In 1845 Sir Franklin, a British Explorer, set out to do some magnetic surveys and carry on surveying the Arctic for the British Navy. He set out with two ships the HMS Erebus and the HMS Terror. These two boats, though originally bombing ships, had been modified to be fit for sailing in arctic waters. The reason these bombing ships were used, is their strong hull. Not much is known about the Franklin’s expedition, apart from that all the 129 men perished. Two letters have been found from 1847 and 1848. The first says all is well after overwintering by Beechey Island in 1846. The second states that one of the ships has been abandoned. For years after expeditions went out to look for the two ships and their crew, in vain. Why or where the boats sank was unclear for a long time. Only two years ago the HMS Erebus was found close to Beechey Island. The location of the second ship is still unknown.

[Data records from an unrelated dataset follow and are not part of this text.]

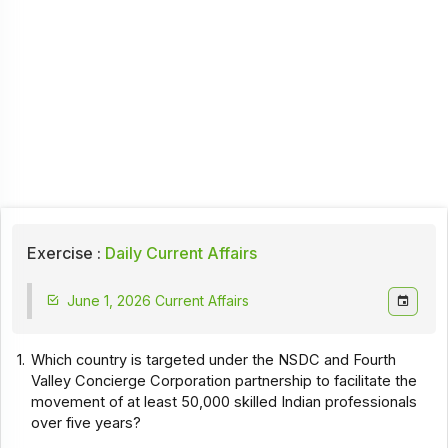
Exercise :
Daily Current Affairs
June 1, 2026 Current Affairs
1.
Which country is targeted under the NSDC and Fourth
Valley Concierge Corporation partnership to facilitate the
movement of at least 50,000 skilled Indian professionals
over five years?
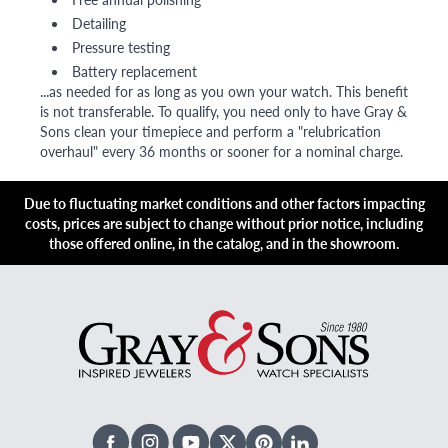
Detailing
Pressure testing
Battery replacement
...as needed for as long as you own your watch. This benefit
is not transferable. To qualify, you need only to have Gray &
Sons clean your timepiece and perform a "relubrication
overhaul" every 36 months or sooner for a nominal charge.
Due to fluctuating market conditions and other factors impacting
costs, prices are subject to change without prior notice, including
those offered online, in the catalog, and in the showroom.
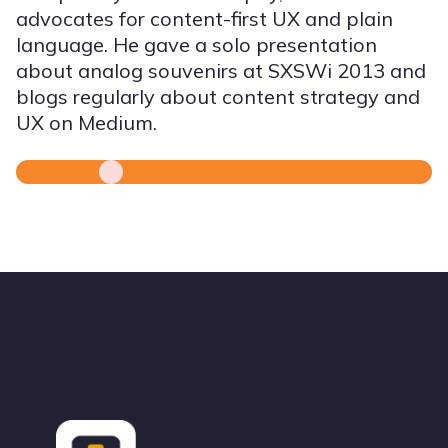
advocates for content-first UX and plain
language. He gave a solo presentation
about analog souvenirs at SXSWi 2013 and
blogs regularly about content strategy and
UX on Medium.
Footer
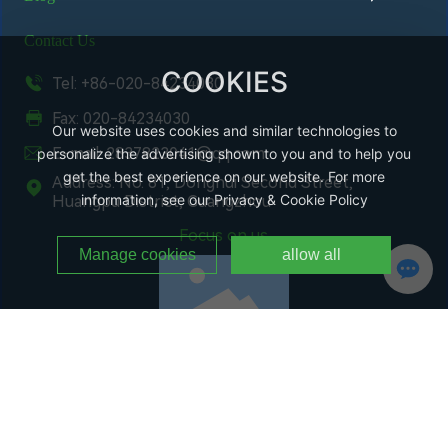
Contact Us
COOKIES
Tel: +86-020-84234030
Fax: 020-84234030
Our website uses cookies and similar technologies to
E-mail: 2837823041@qq.com
personalize the advertising shown to you and to help you
get the best experience on our website. For more
Address: No. 81, Donghui Second Street,
information, see our Privacy & Cookie Policy
Huangpu District, Guangzhou
Focus on us
Manage cookies
allow all
WeChat Public Number
Copyright @ Guangzhou Changchi Environmental Protection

Gusts of 40knots accompanied us in to Gjoa Haven. Anchoring in the dark and in these windy conditions was challenging. Removing your gloves for just a minute or so to remove the anchor cover, resulted in no longer feeling your fingers. We needed a chain of people from the stern to the bow to relay instructions from Dario, who was anchoring to Sabine, on the helming. On top of that the chart had very limited depth readings on it. It looked like we were extremely close to shore, when we woke up in the morning, we realized it was a lot further than we had expected.
The wind did not die down until later, making it impossible to paddle to shore at first. Once we did dare it, we still had gusts pushing us and waves of icy water splashing into our boat. We went straight to the primary school which Sabine had contacted back in Cambridge Bay. We got there just as school was ending so a presentation for the next morning was organized
The next day we re-anchored in the inner harbor, which we were assured was deep enough. On our chart it said the depth was less than half a meter and according to it we are currently anchored on land.
Later, Dario did two presentations, one in the primary and the other in the high school. In both schools together over 400 students heard the presentation. Following the one in the primary school, we did a clean-up with the eight classes present. Within 7 minutes many groups had found more than a bin bag of plastic, the winning class filled two. Then Sabine, Christina and Meret went into some classes to explain the TOPtoTOP solutions drawing competition. In the meantime Salina got to go to Inuktitut lesson. Inuktitut is the local language.

Talking to local hunters the climate changed a lot. They like the winter more because than their is sea ice, means their hunting ground. The season with sea ice get less, results in less days to hunt.